Random Matrix Methods for Machine Learning: “Lossless” Compression of Large Neural Networks

演讲人: Zhenyu Liao 华中科技大学
时间: 2022-08-18 10:30-2022-08-18 11:30
地点:FIT 1-202 + Tencent Meeting(ID:102-737-367)

The advent of the Big Data era has triggered a renewed interest in large-dimensional machine learning (ML) and (deep) neural networks. These methods, being developed from small-dimensional intuitions, often behave dramatically different from their original designs and tend to be inefficient on large-dimensional datasets. By assuming both dimension and size of the datasets to be large, recent advances in random matrix theory (RMT) provide novel insights, allowing for a renewed understanding and the possibility to design more efficient machine learning approaches, thereby opening the door to completely new paradigms.

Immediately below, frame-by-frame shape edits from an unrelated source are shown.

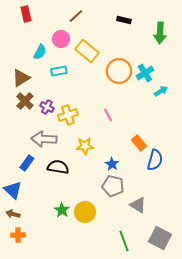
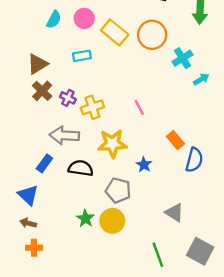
cyan semicircle: (40, 52) -> (54, 20), moved
orange circle: (119, 71) -> (152, 35), moved
yellow star: (85, 146) -> (112, 144), size x1.4
gray pentagon: (113, 186) -> (118, 190), moved

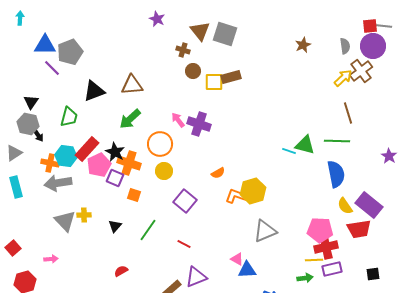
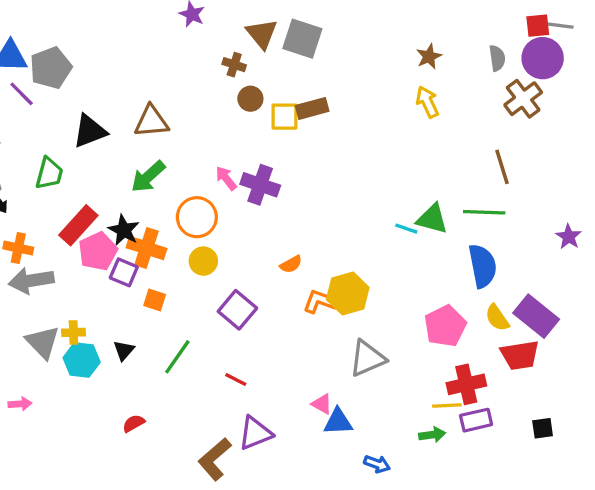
yellow arrow: (343, 78) -> (427, 102), moved, turned -72
cyan hexagon: (66, 156) -> (82, 360), moved
pink pentagon: (320, 230) -> (445, 326), moved, turned -30

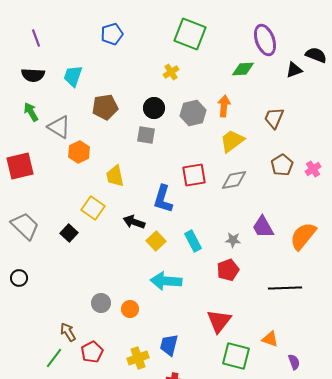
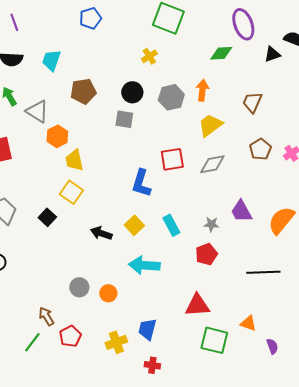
yellow trapezoid: (115, 176) -> (74, 160), moved
black arrow: (134, 222) -> (101, 233), moved
red triangle: (219, 321) -> (197, 305), turned 48

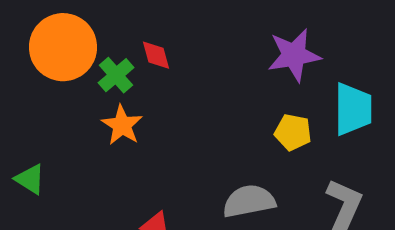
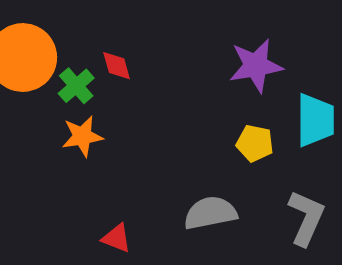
orange star: (122, 125) -> (82, 136), turned 30

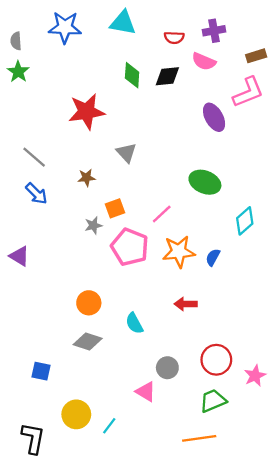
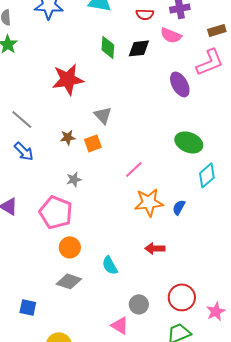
green ellipse: (205, 182) -> (189, 142), moved
orange square: (115, 208) -> (93, 143), moved
pink pentagon: (130, 247) -> (56, 212), moved

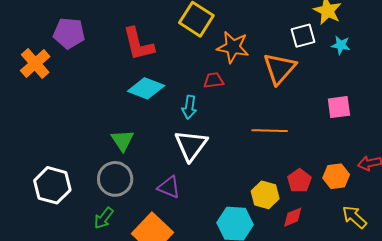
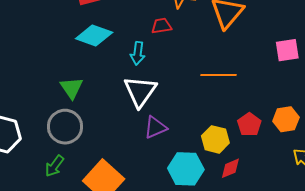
purple triangle: (169, 187) -> (155, 127), moved, turned -45
red diamond: (293, 217) -> (230, 168), moved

In this talk, we will start with the “curse of dimensionality” phenomenon in high dimensions, and highlight many counterintuitive phenomena in ML that arise when large-dimensional data are considered. By focusing on the use case of neural network compression, and by considering the data dimension and/or the ML systems to be large, we discuss how RMT is able to provide a renewed understanding of modern ML.


Zhenyu Liao received his M.Sc. in Signal and Image Processing in 2016, and his Ph.D. in Computer Science in 2019, both from University of Paris-Saclay, France. In 2020 he was a postdoctoral researcher with the Department of Statistics, University of California, Berkeley. He is currently an associated professor with the School of Electronic Information and Communications, Huazhong University of Science and Technology (HUST), China. His research interests are broadly in machine learning, signal processing, random matrix theory, and high-dimensional statistics. He published more than 20 papers on top-tier machine learning conferences such as ICML, NeurIPS, ICLR, COLT, AISTATS, etc., and he co-authored the book “Random Matrix Methods for Machine Learning.” He is the recipient of the 2021 Wuhan Youth Talent Fellowship, the 2021 East Lake Youth Talent Program Fellowship of HUST, the 2019 ED STIC Ph.D. Student Award, and the 2016 Supélec Foundation Ph.D. Fellowship of University of Paris-Saclay, France.